Illustration by Edmund Dulac

I think I got pretty close to it with "Nightflowers." Clearly, Dulac was using color triads in at least some of his paintings. Such a tricky boots! ;-)

Thursday, August 14, 2014

Paintings of the week

I finished two new watercolor paintings this week. Both are painted on rough watercolor paper with a limited palette including three analogous colors and their complements. "Winter Branches" is highlighted with white casein.

"Winter Branches" 9" x 11"
Copyright, Sara Light-Waller, 2014

"Park Deer" 9 1/4" x 7 3/4"
Copyright, Sara Light-Waller, 2014

Tuesday, August 12, 2014

Me and Edmund Dulac

Illustration from "Beauty and the Beast" by Edmund Dulac

I have long been an admirer of French illustrator, Edmund Dulac (1882 –1953). Dulac is one of the premier children’s book illustrators of the Golden Age. Some time ago I theorized his palette (Analyzing the color choices of Edmund Dulac) based on colors he used in his paintings. However, when I tried to reproduce his works I had only partial success. There was something he was doing with color that continued to elude me.

Today, while studying trios of analogous colors and their complements, I think I finally figured it out. Dulac appears to be using analogous colors in duos or triplets (and their complements) in his paintings. Generally, he only used one or two full intensity colors (commonly blue-violet or dark cadmium red) to highlight otherwise neutralized paintings. The full intensity colors stood out like beacons, enlivening the subtle colors in the rest of his neutralized color scheme.

My watercolor palette showing direct complements

When I made this discovery I was using a limited palette of six watercolors: Magenta (Stephen Quiller), Ultramarine Violet (Stephen Quiller), Ultramarine Blue (M. Graham), Permanent Green Light (Daniel Smith), Azo Yellow (Daniel Smith), and Cadmium Orange (Stephen Quiller). These six colors represent three analogous colors and their matched complements.

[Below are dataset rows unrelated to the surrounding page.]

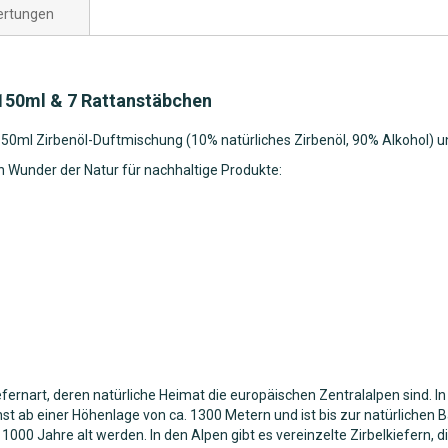
rtungen
 150ml & 7 Rattanstäbchen
50ml Zirbenöl-Duftmischung (10% natürliches Zirbenöl, 90% Alkohol) 
in Wunder der Natur für nachhaltige Produkte:
Kiefernart, deren natürliche Heimat die europäischen Zentralalpen sind.
hst ab einer Höhenlage von ca. 1300 Metern und ist bis zur natürliche
r 1000 Jahre alt werden. In den Alpen gibt es vereinzelte Zirbelkiefern, d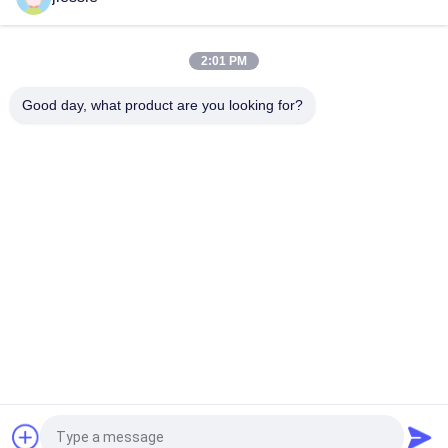
Stehen Rollen bis Anzeige 85x200cm
Pantone Vinyl Aufkleber Roll Glanz Finish Ideal für Werbung
2:01 PM
Promotion Dekoration verwendet langlebige und auffällige
Farben
Good day, what product are you looking for?
Beliebte Kategorien
Alle
Vinylboden-
Vinylaufkleber-Rolle
Aufkleber-Rolle
Magnetisches Blatt 
Selbstklebender 
Rolls
Vinylaufkleber
Reflektierender 
Multi 
Vinylaufkleber
Farbvinylaufkleber
Ein Weisen-Visions-
Kalter Laminierungs-
Aufkleber
Film
Fordern Sie ein Angebot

[For those who may be interested — my complete color palette (seen above) has twelve colors, those listed above as well as: Pyrol Orange (Daniel Smith), Cadmium Red Light (Stephen Quiller), Quinacridone Rose (M. Graham), Phthalo Blue (Daniel Smith), Phthalo Turquoise (Daniel Smith), and Viridian (M. Graham.) This is the twelve-color palette recommended by Stephen Quiller and I can’t say enough about it. It’s the most effective watercolor palette I’ve ever used, especially for the direct neutralization of complementary colors.] 

Here are two examples by Dulac's work demonstrating common color choices. The colors in both are analogous and the paintings are pretty neutralized (although the originals may have been brighter, I suspect these reproductions aren't too far off), with only the blue (in the first) or red (in the second) highlighted.

Dulac illustration from "The Snow Queen."

Dulac illustration from "Fairies I Have Met."
It’s taken me several months to work this out but I feel quite pleased by the discovery. Armed with this knowledge I think I can reproduce Dulac’s paintings much more effectively. And I'd like to learn from him. He was a master of the art and although long dead, still has plenty to teach me.